START Recorded information

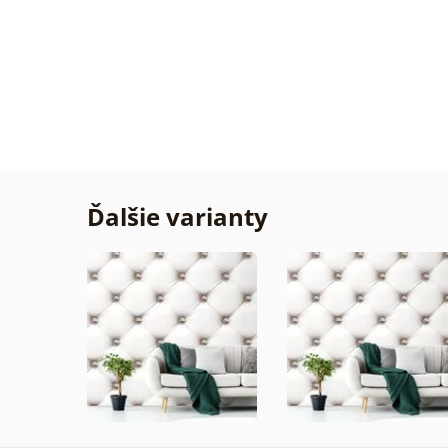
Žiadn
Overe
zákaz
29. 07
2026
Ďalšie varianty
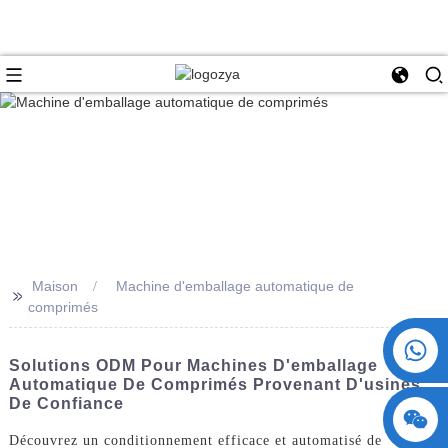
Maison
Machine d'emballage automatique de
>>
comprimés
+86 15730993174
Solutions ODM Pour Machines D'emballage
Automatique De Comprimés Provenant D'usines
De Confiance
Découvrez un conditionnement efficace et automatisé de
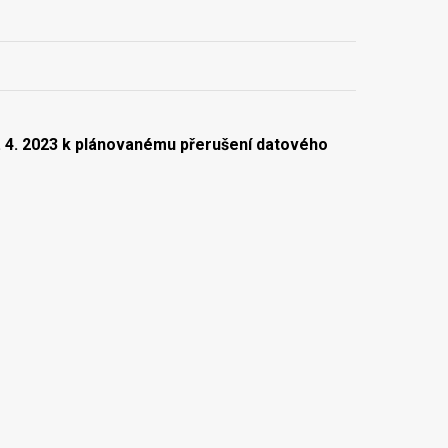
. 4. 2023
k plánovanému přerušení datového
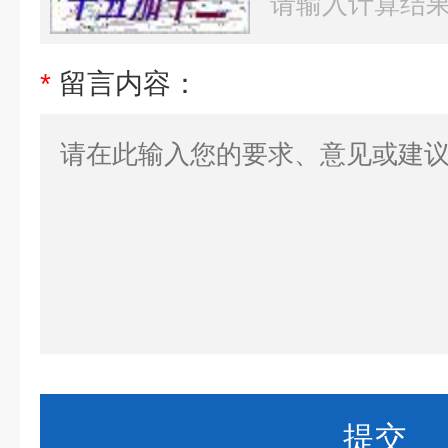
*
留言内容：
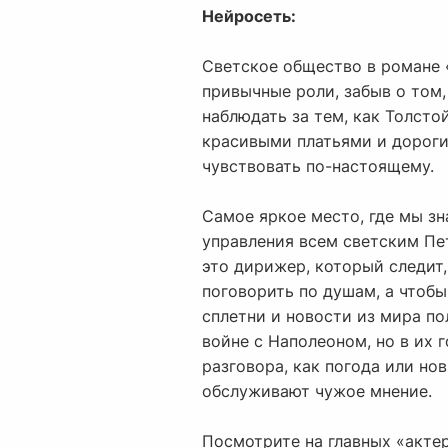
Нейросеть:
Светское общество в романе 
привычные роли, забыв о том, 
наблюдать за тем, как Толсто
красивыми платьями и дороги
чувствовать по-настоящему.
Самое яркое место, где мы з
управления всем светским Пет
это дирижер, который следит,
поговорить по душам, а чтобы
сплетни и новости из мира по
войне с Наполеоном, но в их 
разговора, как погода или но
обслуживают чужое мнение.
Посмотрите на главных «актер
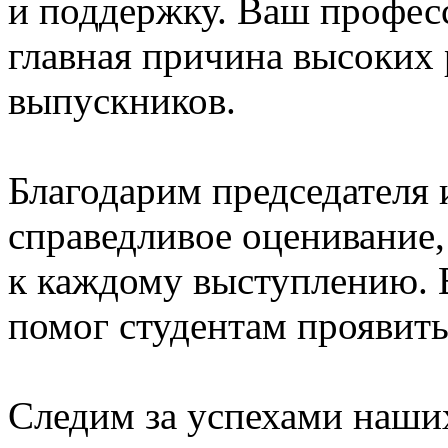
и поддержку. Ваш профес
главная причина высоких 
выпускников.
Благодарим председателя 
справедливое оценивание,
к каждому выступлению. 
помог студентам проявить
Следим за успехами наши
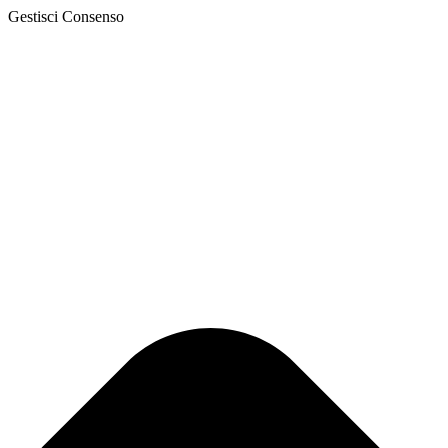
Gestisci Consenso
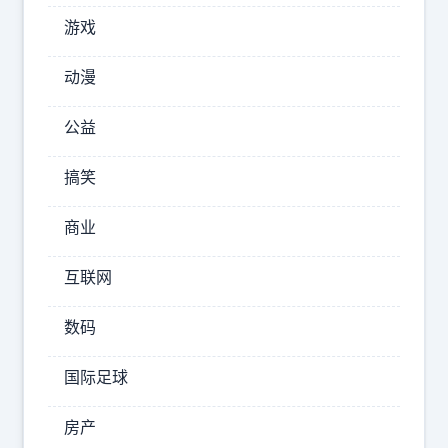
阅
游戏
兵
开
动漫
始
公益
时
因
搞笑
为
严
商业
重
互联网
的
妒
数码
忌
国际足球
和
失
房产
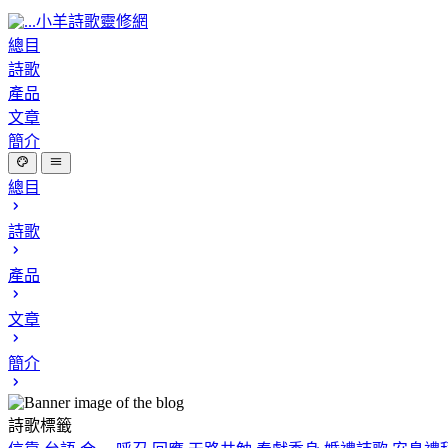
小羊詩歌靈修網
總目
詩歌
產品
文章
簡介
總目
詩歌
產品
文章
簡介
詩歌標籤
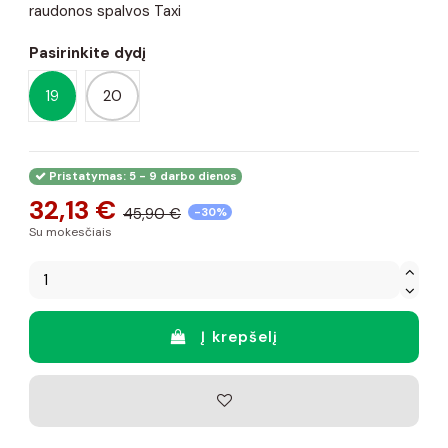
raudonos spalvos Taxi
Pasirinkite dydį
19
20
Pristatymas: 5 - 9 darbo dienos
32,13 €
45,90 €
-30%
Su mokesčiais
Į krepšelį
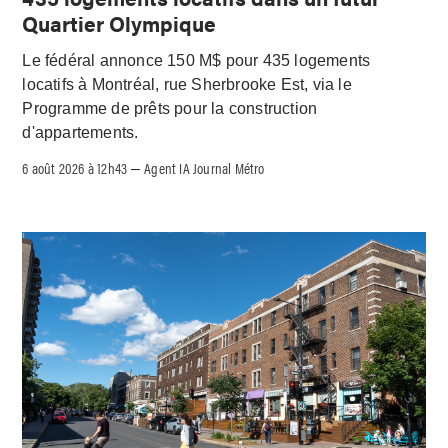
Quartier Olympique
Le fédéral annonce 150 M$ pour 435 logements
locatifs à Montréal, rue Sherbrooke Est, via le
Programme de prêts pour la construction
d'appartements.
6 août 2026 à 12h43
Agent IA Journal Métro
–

END Recorded information
START Recorded information

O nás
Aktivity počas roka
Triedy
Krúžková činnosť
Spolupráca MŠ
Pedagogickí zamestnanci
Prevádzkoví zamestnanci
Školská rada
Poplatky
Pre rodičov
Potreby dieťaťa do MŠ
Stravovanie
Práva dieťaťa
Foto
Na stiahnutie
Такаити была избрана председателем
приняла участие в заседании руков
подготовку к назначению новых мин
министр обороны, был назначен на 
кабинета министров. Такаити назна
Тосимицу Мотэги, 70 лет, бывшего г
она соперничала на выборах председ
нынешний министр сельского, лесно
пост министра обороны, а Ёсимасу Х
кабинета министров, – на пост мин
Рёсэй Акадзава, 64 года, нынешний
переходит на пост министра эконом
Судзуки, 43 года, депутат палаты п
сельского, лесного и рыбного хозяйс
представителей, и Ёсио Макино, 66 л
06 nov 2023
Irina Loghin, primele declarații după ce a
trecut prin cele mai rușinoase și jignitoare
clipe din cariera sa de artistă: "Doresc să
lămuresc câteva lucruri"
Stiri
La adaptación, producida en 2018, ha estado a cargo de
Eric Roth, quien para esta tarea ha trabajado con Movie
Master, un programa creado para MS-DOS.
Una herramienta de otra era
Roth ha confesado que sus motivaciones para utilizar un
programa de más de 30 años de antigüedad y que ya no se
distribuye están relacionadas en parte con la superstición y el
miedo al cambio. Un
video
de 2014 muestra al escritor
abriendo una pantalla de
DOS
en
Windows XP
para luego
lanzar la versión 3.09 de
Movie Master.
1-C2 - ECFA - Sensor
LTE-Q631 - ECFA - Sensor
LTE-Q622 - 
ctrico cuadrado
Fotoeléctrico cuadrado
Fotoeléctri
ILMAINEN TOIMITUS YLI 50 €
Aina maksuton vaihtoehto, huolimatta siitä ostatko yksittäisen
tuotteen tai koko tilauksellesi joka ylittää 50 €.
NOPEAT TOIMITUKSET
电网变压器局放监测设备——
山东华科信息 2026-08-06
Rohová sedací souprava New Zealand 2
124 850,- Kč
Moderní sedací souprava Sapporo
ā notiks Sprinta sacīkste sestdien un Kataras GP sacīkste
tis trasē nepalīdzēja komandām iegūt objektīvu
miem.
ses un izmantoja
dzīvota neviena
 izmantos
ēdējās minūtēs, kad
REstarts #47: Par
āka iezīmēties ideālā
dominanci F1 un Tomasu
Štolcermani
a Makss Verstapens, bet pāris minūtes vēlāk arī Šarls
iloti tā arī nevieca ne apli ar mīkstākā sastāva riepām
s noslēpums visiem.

END Recorded information
START Recorded information

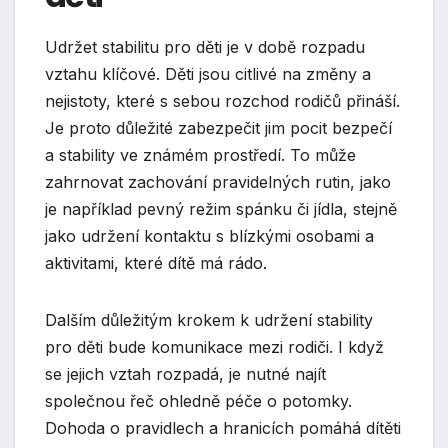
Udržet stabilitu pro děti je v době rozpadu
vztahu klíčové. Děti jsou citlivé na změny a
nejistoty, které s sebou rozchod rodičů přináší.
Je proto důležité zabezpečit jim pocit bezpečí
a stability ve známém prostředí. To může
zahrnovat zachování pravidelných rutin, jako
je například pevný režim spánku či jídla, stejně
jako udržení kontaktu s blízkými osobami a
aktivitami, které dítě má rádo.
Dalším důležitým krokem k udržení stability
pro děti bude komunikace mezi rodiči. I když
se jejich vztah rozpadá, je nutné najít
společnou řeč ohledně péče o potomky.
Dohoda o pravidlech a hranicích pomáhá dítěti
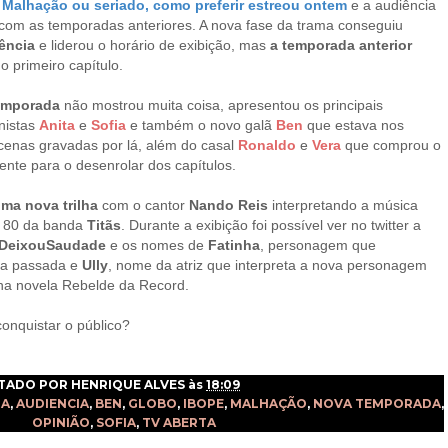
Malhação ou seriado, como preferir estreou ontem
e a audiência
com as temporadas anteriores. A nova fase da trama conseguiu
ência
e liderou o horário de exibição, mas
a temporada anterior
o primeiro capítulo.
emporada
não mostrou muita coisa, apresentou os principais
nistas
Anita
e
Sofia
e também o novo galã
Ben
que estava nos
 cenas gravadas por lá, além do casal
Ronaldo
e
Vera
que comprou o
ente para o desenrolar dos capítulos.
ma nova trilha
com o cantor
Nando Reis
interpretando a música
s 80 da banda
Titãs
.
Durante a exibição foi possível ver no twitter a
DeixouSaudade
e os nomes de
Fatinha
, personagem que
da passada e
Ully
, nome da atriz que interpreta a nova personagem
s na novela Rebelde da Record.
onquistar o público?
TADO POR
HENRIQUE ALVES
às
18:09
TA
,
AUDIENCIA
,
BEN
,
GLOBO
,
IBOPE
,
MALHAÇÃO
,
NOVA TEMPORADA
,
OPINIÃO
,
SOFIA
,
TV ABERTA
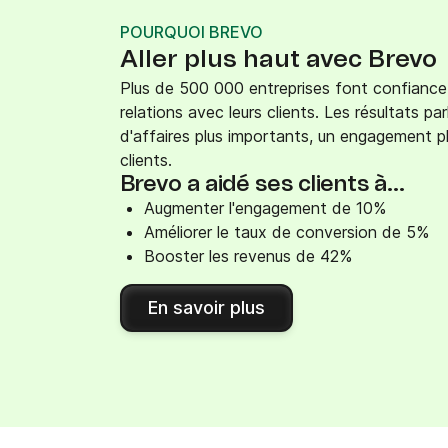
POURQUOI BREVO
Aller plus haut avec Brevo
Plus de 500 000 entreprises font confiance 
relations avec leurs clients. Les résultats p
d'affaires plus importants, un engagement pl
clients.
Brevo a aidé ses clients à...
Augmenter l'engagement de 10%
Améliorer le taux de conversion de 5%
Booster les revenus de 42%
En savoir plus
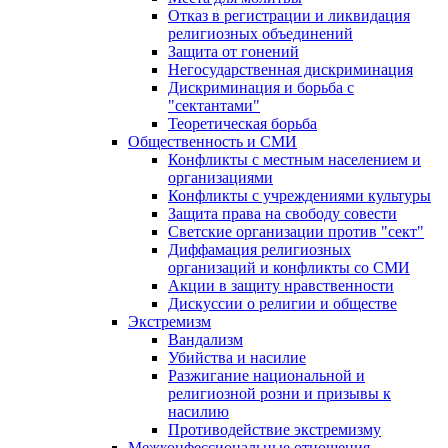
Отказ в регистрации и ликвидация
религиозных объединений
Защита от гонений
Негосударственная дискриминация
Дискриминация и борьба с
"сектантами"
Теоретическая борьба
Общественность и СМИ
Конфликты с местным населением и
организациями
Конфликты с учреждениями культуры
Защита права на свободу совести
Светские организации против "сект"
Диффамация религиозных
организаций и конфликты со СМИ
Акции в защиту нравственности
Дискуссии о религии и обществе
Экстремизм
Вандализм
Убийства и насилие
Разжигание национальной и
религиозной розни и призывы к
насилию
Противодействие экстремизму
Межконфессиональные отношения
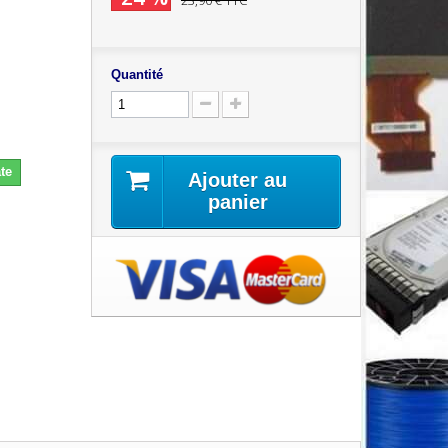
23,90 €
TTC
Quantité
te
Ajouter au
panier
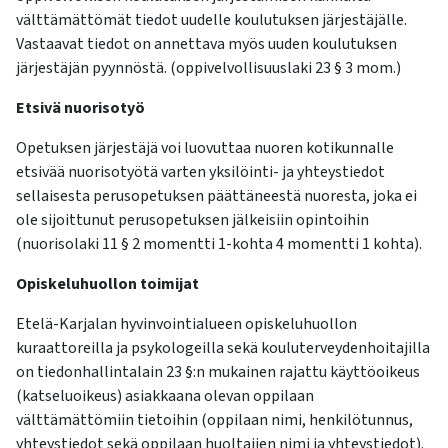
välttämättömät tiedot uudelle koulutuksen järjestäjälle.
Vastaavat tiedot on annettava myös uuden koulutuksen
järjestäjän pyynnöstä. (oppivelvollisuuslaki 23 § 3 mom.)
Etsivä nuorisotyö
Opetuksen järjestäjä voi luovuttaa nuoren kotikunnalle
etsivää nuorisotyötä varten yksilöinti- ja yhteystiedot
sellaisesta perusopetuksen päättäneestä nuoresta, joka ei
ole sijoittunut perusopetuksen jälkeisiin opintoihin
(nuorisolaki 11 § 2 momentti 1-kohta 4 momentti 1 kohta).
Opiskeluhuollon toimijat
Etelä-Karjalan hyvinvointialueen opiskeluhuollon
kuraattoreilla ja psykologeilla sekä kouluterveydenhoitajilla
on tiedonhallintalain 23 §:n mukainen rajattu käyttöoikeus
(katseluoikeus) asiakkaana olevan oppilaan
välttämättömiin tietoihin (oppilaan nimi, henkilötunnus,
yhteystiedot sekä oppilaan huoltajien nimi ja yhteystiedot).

END Recorded information

• **What you need to do**
From the records above, count the lines in which the string "религиозных" is found, and answer with the number alone.

• **Solution to this problem**
2